The strength of the rand hurts the local manufacturing industry but may benefit interest rates, an economist has said.
“A strong rand hurts the local manufacturing sector because exported goods become more expensive while imported goods become cheaper: in both cases, the price of local goods is less competitive,” said Tendani Mantshimuli, consumer economist at Liberty Life.
Manufacturing is important to the economy as it contributes about 15 percent to the gross domestic product (GDP) and provides a significant number of employment opportunities.
Mantshimuli said poor export performance could not just be blamed on the exchange rate.
“Low economic growth in our trading partners, in particular Europe, our major trading partner, has also played a role.

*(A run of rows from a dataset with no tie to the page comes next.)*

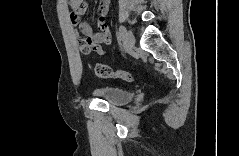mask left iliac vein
I'll return each instance as SVG.
<instances>
[{"label":"left iliac vein","instance_id":"left-iliac-vein-1","mask_svg":"<svg viewBox=\"0 0 239 156\" xmlns=\"http://www.w3.org/2000/svg\"><path fill=\"white\" fill-rule=\"evenodd\" d=\"M125 44L127 49H132L135 45V37L131 31L125 33Z\"/></svg>","mask_w":239,"mask_h":156}]
</instances>
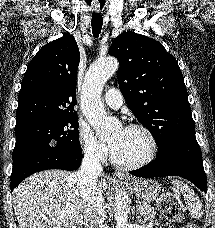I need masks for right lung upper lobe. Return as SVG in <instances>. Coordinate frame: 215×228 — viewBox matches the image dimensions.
<instances>
[{"label": "right lung upper lobe", "mask_w": 215, "mask_h": 228, "mask_svg": "<svg viewBox=\"0 0 215 228\" xmlns=\"http://www.w3.org/2000/svg\"><path fill=\"white\" fill-rule=\"evenodd\" d=\"M79 61V48L70 34L44 45L25 72L16 123L39 117L77 115L74 106Z\"/></svg>", "instance_id": "obj_1"}]
</instances>
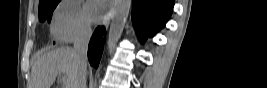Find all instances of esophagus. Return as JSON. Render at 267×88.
I'll return each mask as SVG.
<instances>
[{"label": "esophagus", "instance_id": "obj_1", "mask_svg": "<svg viewBox=\"0 0 267 88\" xmlns=\"http://www.w3.org/2000/svg\"><path fill=\"white\" fill-rule=\"evenodd\" d=\"M111 11L109 13H107V15L105 16L104 21H103V25H105L106 27L109 25L110 20L113 18V16L111 15Z\"/></svg>", "mask_w": 267, "mask_h": 88}]
</instances>
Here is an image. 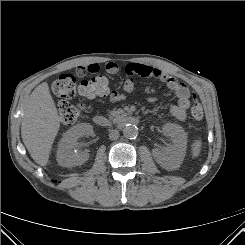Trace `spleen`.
Returning a JSON list of instances; mask_svg holds the SVG:
<instances>
[{
	"label": "spleen",
	"mask_w": 245,
	"mask_h": 245,
	"mask_svg": "<svg viewBox=\"0 0 245 245\" xmlns=\"http://www.w3.org/2000/svg\"><path fill=\"white\" fill-rule=\"evenodd\" d=\"M200 146H201V142L200 141H196L194 143V147H193V155L194 156H197L199 154Z\"/></svg>",
	"instance_id": "obj_1"
}]
</instances>
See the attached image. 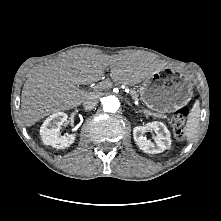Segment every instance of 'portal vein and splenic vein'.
Masks as SVG:
<instances>
[{
	"label": "portal vein and splenic vein",
	"mask_w": 221,
	"mask_h": 221,
	"mask_svg": "<svg viewBox=\"0 0 221 221\" xmlns=\"http://www.w3.org/2000/svg\"><path fill=\"white\" fill-rule=\"evenodd\" d=\"M108 86H109V84L102 82V83L98 84L97 86H95L94 88L99 89V90H103V89L107 88ZM142 111L148 115H152V113L148 110L143 109Z\"/></svg>",
	"instance_id": "portal-vein-and-splenic-vein-1"
}]
</instances>
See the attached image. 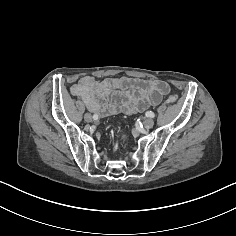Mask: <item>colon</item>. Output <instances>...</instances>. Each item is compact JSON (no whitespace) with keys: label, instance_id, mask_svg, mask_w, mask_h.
<instances>
[{"label":"colon","instance_id":"5ec220e1","mask_svg":"<svg viewBox=\"0 0 236 236\" xmlns=\"http://www.w3.org/2000/svg\"><path fill=\"white\" fill-rule=\"evenodd\" d=\"M168 102L171 104H176L178 102V96L175 94H172L168 97ZM125 135L121 136L122 141H125Z\"/></svg>","mask_w":236,"mask_h":236}]
</instances>
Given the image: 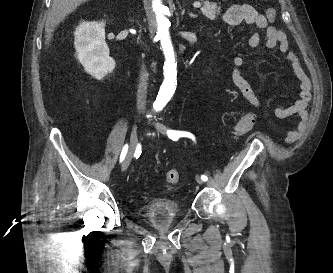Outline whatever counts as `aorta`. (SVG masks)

“Until we see a sustained economic recovery and improved consumer demand in our trading partners, the performance of the local manufacturing sector will remain vulnerable,” she said.
The mining sector was also affected by a strong rand.
Although there had been a significant increase in commodity prices and the gold price was at historically high levels, local miners could not take advantage of this due to the rand’s strength, she said.
The currency’s strength should keep inflation low, as the cost of importing goods is lower.
“Low inflation means that interest rates can remain low for longer, which benefits consumers and particularly the poor, as it preserves saving and spending power,” Mantshimuli said.
This might lead to the SA Reserve Bank (SARB) cutting interest rates further at the Monetary Policy Committee’s next meeting, although Mantshimuli said the probability was low.
“The Reserve Bank’s leading indicator of economic growth has declined modestly, indicating weak growth ahead.”
The SARB and Treasury are concerned about the strength of the rand, she said, but doing something about it is tricky.
“According to the Governor of the Reserve Bank, they are assessing the effectiveness and appropriateness of measures taken by other countries and will then decide on measures that South Africa can take, if any.”